The “right” ways to treat TxN1M0 disease today

Really sound guidance on “the best” way to treat men who are initially diagnosed with lymph node-positive (TxN1M0) prostate cancer — or are found to have such cancer at the time of first-line surgery — is not as readily available as one might like.

As a consequence, Zareba et al. set out to describe contemporary patterns of care and outcomes for a cohort of men with pN1 prostate cancer (i.e., men found to have pathological TxN1M0 prostate cancer at the time of radical prostatectomy) and to use this to initiate a process of consensus-building about the appropriate management of such patients.

The authors used data from the National Cancer Data Base (NCDB) to identify 7,791 men recently identified with TxN1M0 disease at the time of surgery. They then used the available data to identify patient, tumor, and facility characteristics associated with choice of post-surgical management strategy and overall survival.

Here is what they found:

  • Of the total of 7,791 patients
    • 63 percent were managed with observation alone
    • 20 percent were managed with androgen deprivation therapy (ADT) alone
    • 5 percent were managed with radiation therapy alone
    • 13 percent were managed with ADT + radiation therapy
  • The following patient characteristics were all associated with a higher likelihood of receiving combination therapy:
    • Younger age
    • Lower comorbidity burden
    • Higher grade and stage
    • The presence of positive surgical margins
  • Independent predictors of worse overall survival included
    • ISUP grade group 4 or 5 disease (i.e., Gleason score 8, 9, or 10)
    • Pathologic stage T3bN1M0 or T4N1M0 disease
    • Positive surgical margins
    • A higher number of positive lymph nodes
  • Probabilities of adjusted 10-year probabilities of overall survival decreased from 84 to 32 percent with the presence of an increasing number of adverse prognostic factors.
  • Treatment with the combination of ADT + radiation therapy was associated with superior overall survival (multivariable hazard ratio = 0.69 for combination therapy vs. observation).
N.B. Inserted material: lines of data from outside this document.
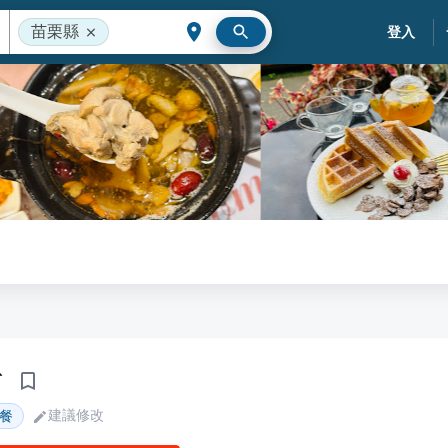
苗栗縣
登入
村
建議修改
餐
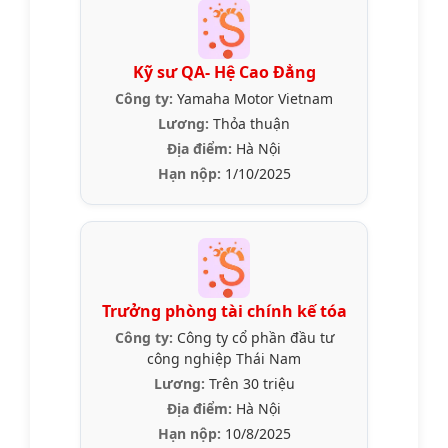
Kỹ sư QA- Hệ Cao Đẳng
Công ty:
Yamaha Motor Vietnam
Lương:
Thỏa thuận
Địa điểm:
Hà Nội
Hạn nộp:
1/10/2025
Trưởng phòng tài chính kế tóa
Công ty:
Công ty cổ phần đầu tư
công nghiệp Thái Nam
Lương:
Trên 30 triệu
Địa điểm:
Hà Nội
Hạn nộp:
10/8/2025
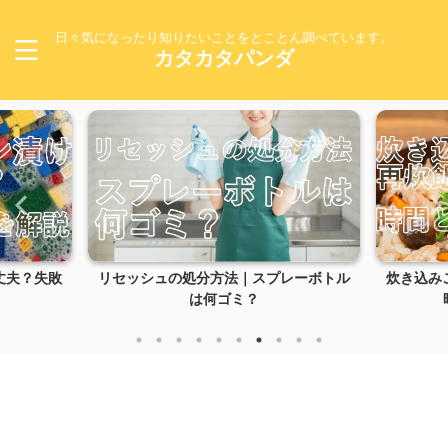
日々気になったり知りたいことをとことん調べています。
カタカタパンダ
丈夫？失敗
リセッシュの処分方法｜スプレーボトル
炊き込み
は何ゴミ？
Zareba et al. conclude that, in men with pTxN1M0 prostate cancer:

  • Patient and tumor characteristics are associated with both
    • Choice of post-surgical management strategy
    • Overall survival
  • Multimodal therapy may be of benefit in this patient population.
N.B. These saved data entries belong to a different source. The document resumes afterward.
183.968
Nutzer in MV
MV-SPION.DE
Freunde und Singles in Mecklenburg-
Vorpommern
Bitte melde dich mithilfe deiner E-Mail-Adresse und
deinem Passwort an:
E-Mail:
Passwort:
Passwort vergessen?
These are hardly revolutionary ideas, but notice again what it says above … that 63 percent of men recently diagnosed with these characteristics were being treated with observation alone (which may, to be fair, be a perfectly reasonable decision for some of them, but probably not all of the 63 percent).

4 Responses

  1. Sitemaster:

    Underscoring your final observation is the fact that this is a group judged young and healthy enough for surgery, yet nearly two in three were treated only with observation. At first glance this seems a sad state of practice indeed! I wish the full paper were available, as it would be interesting if the observation period on average was long or fairly short, and the paper might have provided some data on that.

    Do we know how “contemporary” this cohort was? Perhaps the average treatment years predated most of the recent advances in imaging and genetic testing that have now reached the clinic — advances that could aid decision making for such patients.

  2. Dear Jim:

    I have seen what you have seen … the abstract. I have reached out to get a copy of the full text but don’t have this yet.
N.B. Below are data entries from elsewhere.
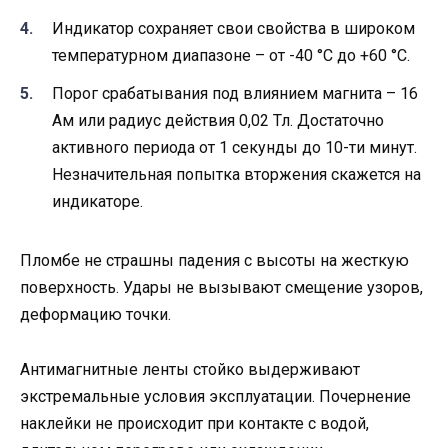
Индикатор сохраняет свои свойства в широком
температурном диапазоне – от -40 °C до +60 °C.
Порог срабатывания под влиянием магнита – 16
Ам или радиус действия 0,02 Тл. Достаточно
активного периода от 1 секунды до 10-ти минут.
Незначительная попытка вторжения скажется на
индикаторе.
Пломбе не страшны падения с высоты на жесткую
поверхность. Удары не вызывают смещение узоров,
деформацию точки.
Антимагнитные ленты стойко выдерживают
экстремальные условия эксплуатации. Почернение
наклейки не происходит при контакте с водой,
  3. The overall survival for these patients is complex. Prognostically bad characteristics lead to worse survival compared with good characteristics. At the same time, more intensive treatment improves survival. If two dimensions were dichotomized, we’d have four groups from nice pathology given intense treatment to bad pathology given observation. It would be helpful if the paper gave such four survival curves.

    Finn Edler von Eyben
    Odense. Denmark

  4. Here is a report of one (1): 2006 surgery, pT2N1Mx, margins -ve, Gleason 4 + 4 {+ 5}, two nodes +ve (intraoperative) {5 +ve per pathology}. PSA 2.7 ng/ml 6 weeks post-surgery. 3D-RT 4 years later to bed + nodes, per scans. On/off ADT (varying) throughout. Current PSA <0.02 on one Xtandi/day 5 days/week, plus Avodart, metformin, atorvastatin. Planning to continue to taper Xtandi dose to zero. serum T = 535 ng/dl.